## TASK TO CARRY OUT:
Copy out the records precisely, omitting pictures.

INPUT below:

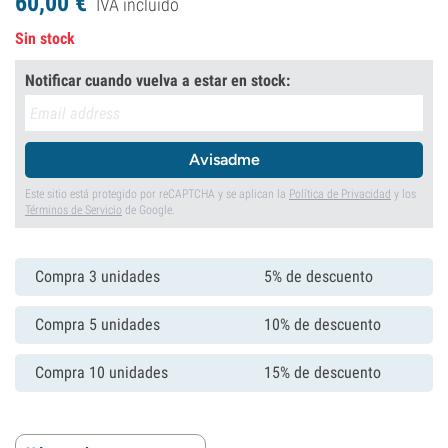
60,
00
€
IVA incluído
Sin stock
Notificar cuando vuelva a estar en stock:
Avisadme
Este sitio está protegido por reCAPTCHA y se aplican la
Política de Privacidad
y los
Términos de Servicio
de Google.
Compra 3 unidades
5% de descuento
Compra 5 unidades
10% de descuento
Compra 10 unidades
15% de descuento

End of INPUT.

## ANSWER TO THIS PROBLEM:
60,
00
€
IVA incluído
Sin stock
Notificar cuando vuelva a estar en stock:
Avisadme
Este sitio está protegido por reCAPTCHA y se aplican la
Política de Privacidad
y los
Términos de Servicio
de Google.
Compra 3 unidades
5% de descuento
Compra 5 unidades
10% de descuento
Compra 10 unidades
15% de descuento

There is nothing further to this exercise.